**ABOUT THIS TASK**
The answer should hold only the lines from the one containing "#01 - Markengeschichten und" through the one containing "ités recherchées par la plupart des" in the entries below, copied exactly, without pictures.

(Collected data)

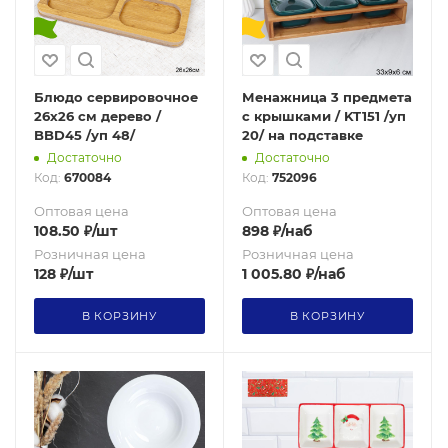
Блюдо сервировочное
Менажница 3 предмета
26х26 см дерево /
с крышками / KT151 /уп
BBD45 /уп 48/
20/ на подставке
Достаточно
Достаточно
Код:
670084
Код:
752096
Оптовая цена
Оптовая цена
108.50
₽
/шт
898
₽
/наб
Розничная цена
Розничная цена
128
₽
/шт
1 005.80
₽
/наб
В КОРЗИНУ
В КОРЗИНУ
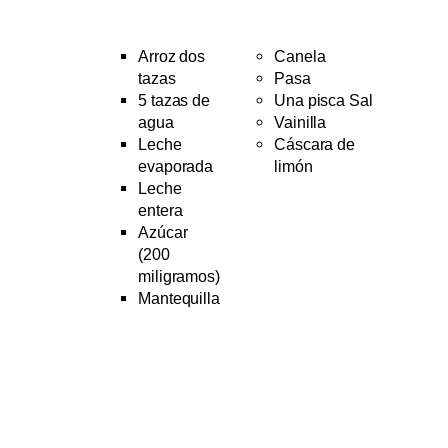
Arroz dos
Canela
tazas
Pasa
5 tazas de
Una pisca Sal
agua
Vainilla
Leche
Cáscara de
evaporada
limón
Leche
entera
Azúcar
(200
miligramos)
Mantequilla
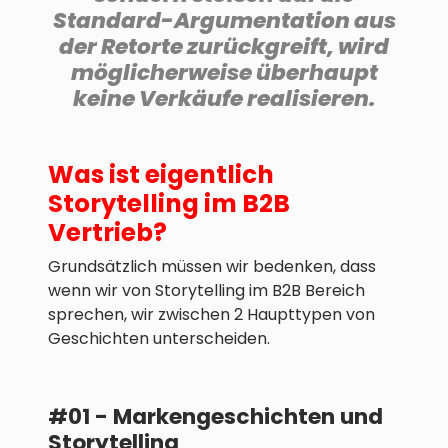
Standard-Argumentation aus
der Retorte zurückgreift, wird
möglicherweise überhaupt
keine Verkäufe realisieren.
Was ist eigentlich
Storytelling im B2B
Vertrieb?
Grundsätzlich müssen wir bedenken, dass
wenn wir von Storytelling im B2B Bereich
sprechen, wir zwischen 2 Haupttypen von
Geschichten unterscheiden.
#01 - Markengeschichten und
Storytelling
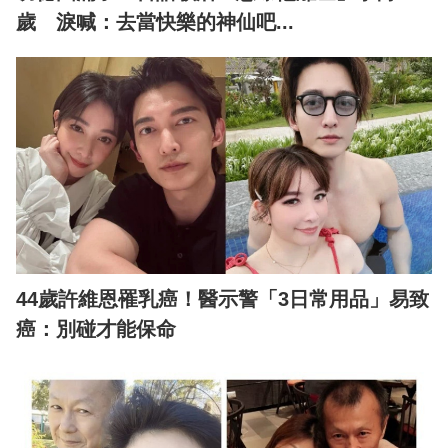
歲 淚喊：去當快樂的神仙吧...
44歲許維恩罹乳癌！醫示警「3日常用品」易致
癌：別碰才能保命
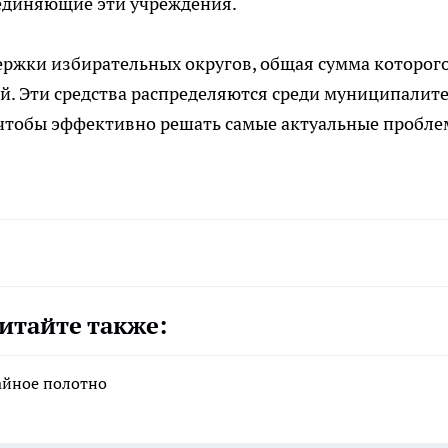
оединяющие эти учреждения.
ржки избирательных округов, общая сумма которого
ей. Эти средства распределяются среди муниципалит
 чтобы эффективно решать самые актуальные пробл
итайте также:
айное полотно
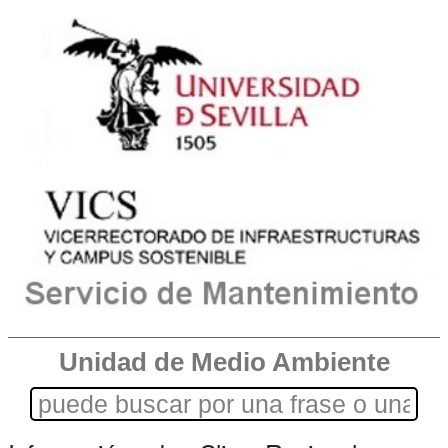
Unidad de Medio Ambiente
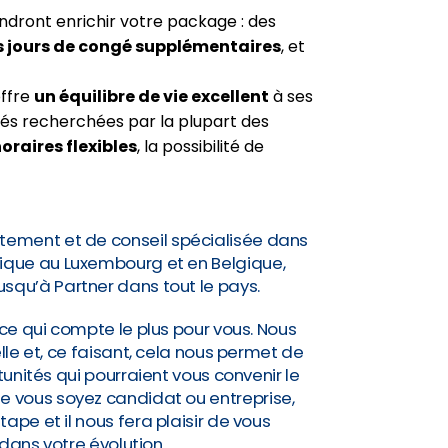
ndront enrichir votre package : des
s jours de congé supplémentaires
, et
offre
un équilibre de vie excellent
à ses
ités recherchées par la plupart des
oraires flexibles
, la possibilité de
tement et de conseil spécialisée dans
idique au Luxembourg et en Belgique,
jusqu’à Partner dans tout le pays.
ce qui compte le plus pour vous. Nous
lle et, ce faisant, cela nous permet de
nités qui pourraient vous convenir le
Que vous soyez candidat ou entreprise,
pe et il nous fera plaisir de vous
ns votre évolution.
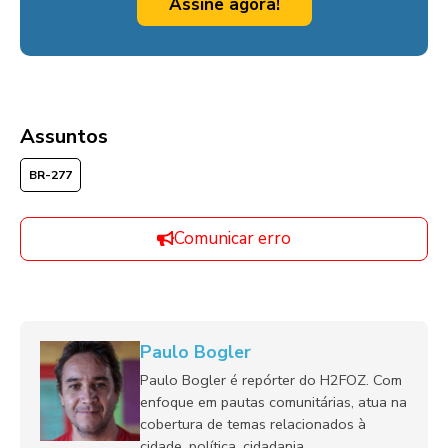
Assine agora!
Assuntos
BR-277
Comunicar erro
Paulo Bogler
Paulo Bogler é repórter do H2FOZ. Com
enfoque em pautas comunitárias, atua na
cobertura de temas relacionados à
cidade, política, cidadania,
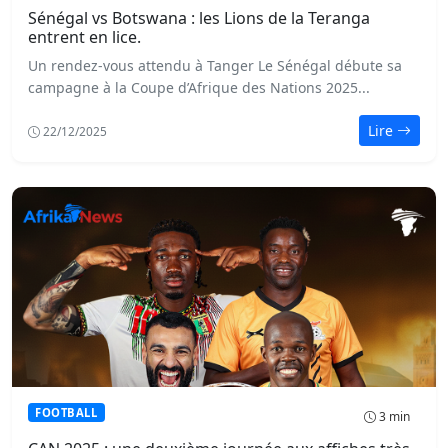
Sénégal vs Botswana : les Lions de la Teranga
entrent en lice.
Un rendez-vous attendu à Tanger Le Sénégal débute sa
campagne à la Coupe d’Afrique des Nations 2025...
Lire
22/12/2025
FOOTBALL
3 min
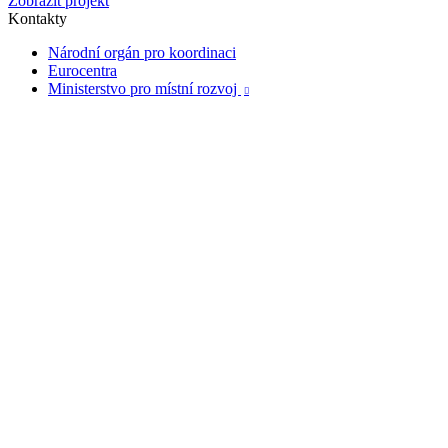
Zobrazit projekt
Kontakty
Národní orgán pro koordinaci
Eurocentra
Ministerstvo pro místní rozvoj

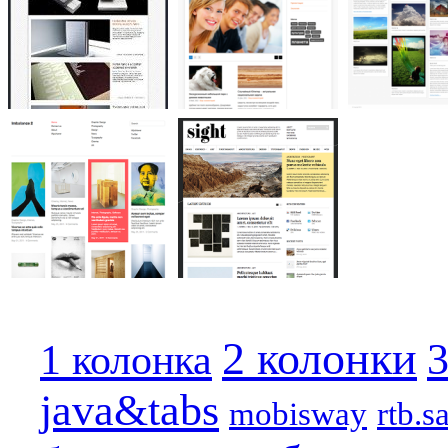
2 колонки
3
1 колонка
java&tabs
mobisway
rtb.s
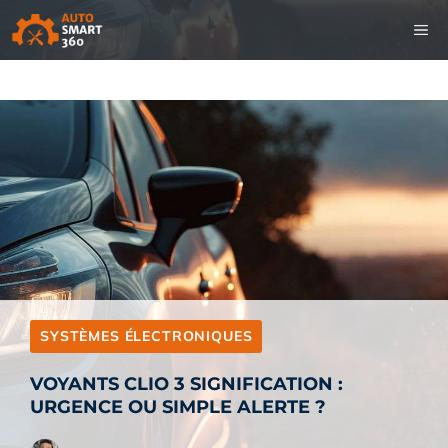
Aller
M
au
contenu
SYSTÈMES ÉLECTRONIQUES
VOYANTS CLIO 3 SIGNIFICATION :
URGENCE OU SIMPLE ALERTE ?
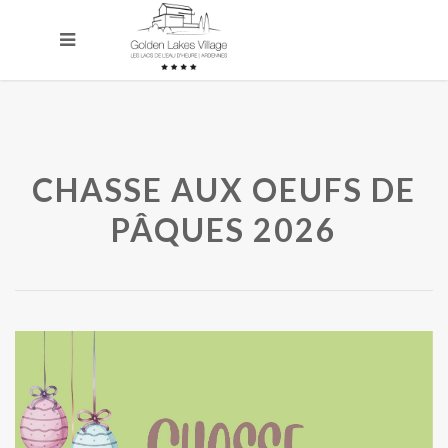
CHASSE AUX OEUFS DE
PÂQUES 2026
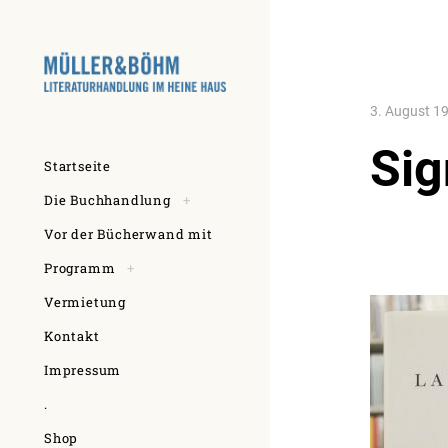
Skip
to
content
3. August 1
Sig
Startseite
toggle
Die Buchhandlung
+
child
menu
Vor der Bücherwand mit
toggle
Programm
+
child
menu
Vermietung
Kontakt
Impressum
.
Shop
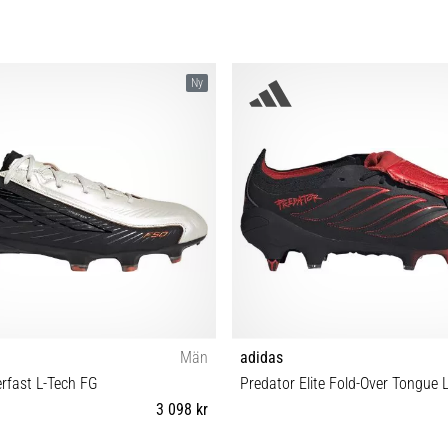
Ny
Män
adidas
erfast L-Tech FG
Predator Elite Fold-Over Tongue 
3 098 kr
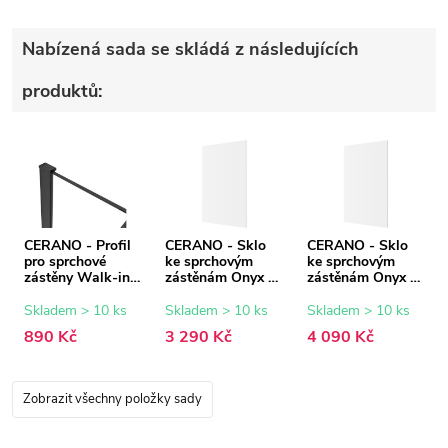
Nabízená sada se skládá z následujících
produktů:
CERANO - Profil
CERANO - Sklo
CERANO - Sklo
pro sprchové
ke sprchovým
ke sprchovým
zástěny Walk-in
zástěnám Onyx -
zástěnám Onyx -
Onyx - 8 mm -
8 mm -
8 mm -
černá matná - 15
transparentní sklo
transparentní sklo
Skladem > 10 ks
Skladem > 10 ks
Skladem > 10 ks
mm
- 100x200 cm
- 130x200 cm
890 Kč
3 290 Kč
4 090 Kč
Zobrazit všechny položky sady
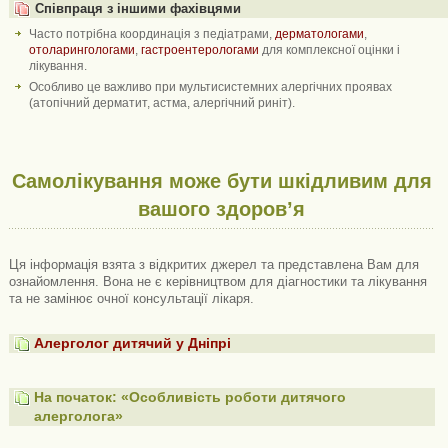
Співпраця з іншими фахівцями
Часто потрібна координація з педіатрами,
дерматологами
,
отоларингологами
,
гастроентерологами
для комплексної оцінки і
лікування.
Особливо це важливо при мультисистемних алергічних проявах
(атопічний дерматит, астма, алергічний риніт).
Самолікування може бути шкідливим для
вашого здоров’я
Ця інформація взята з відкритих джерел та представлена ​​Вам для
ознайомлення. Вона не є керівництвом для діагностики та лікування
та не замінює очної консультації лікаря.
Алерголог дитячий у Дніпрі
На початок: «Особливість роботи дитячого
алерголога»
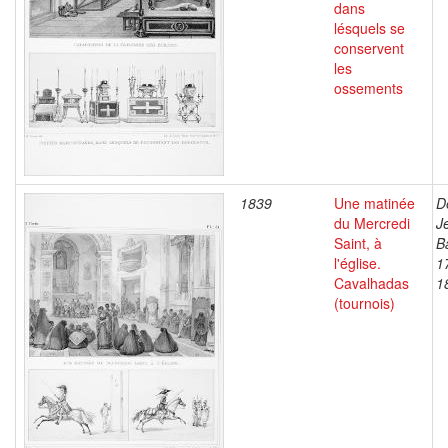
dans
lésquels se
conservent
les
ossements
1839
Une matinée
D
du Mercredi
J
Saint, à
B
l'église.
1
Cavalhadas
1
(tournois)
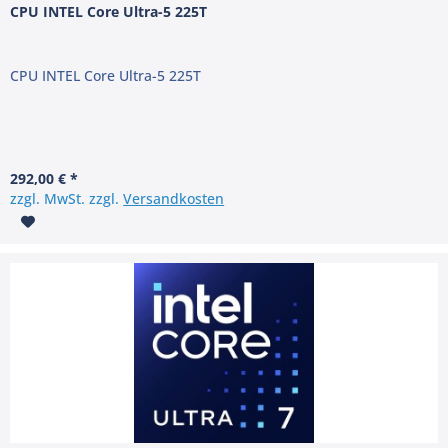
CPU INTEL Core Ultra-5 225T
CPU INTEL Core Ultra-5 225T
292,00 € *
zzgl. MwSt. zzgl.
Versandkosten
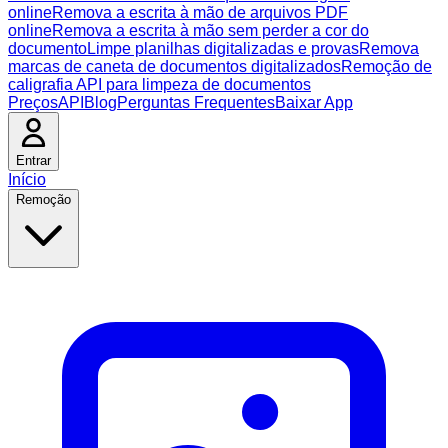
online
Remova a escrita à mão de arquivos PDF
online
Remova a escrita à mão sem perder a cor do
documento
Limpe planilhas digitalizadas e provas
Remova
marcas de caneta de documentos digitalizados
Remoção de
caligrafia API para limpeza de documentos
Preços
API
Blog
Perguntas Frequentes
Baixar App
Entrar
Início
Remoção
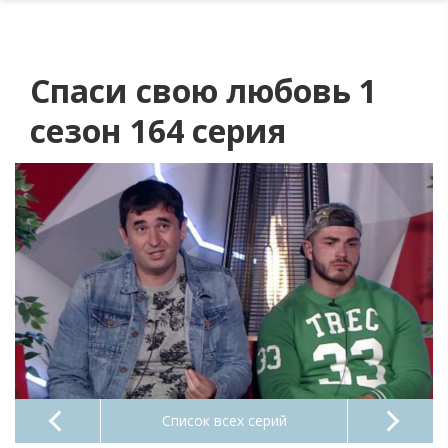
Спаси свою любовь 1
сезон 164 серия
Список всех серий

**THE ANSWER**
#01 - Markengeschichten und
Storytelling
歲 淚喊：去當快樂的神仙吧...
44歲許維恩罹乳癌！醫示警「3日常用品」易致
癌：別碰才能保命
оединяющие эти учреждения.
ржки избирательных округов, общая сумма которого
ей. Эти средства распределяются среди муниципалит
 чтобы эффективно решать самые актуальные пробл
итайте также:
айное полотно
Unidad de Medio Ambiente
ndront enrichir votre package : des
s jours de congé supplémentaires
, et
offre
un équilibre de vie excellent
à ses
ités recherchées par la plupart des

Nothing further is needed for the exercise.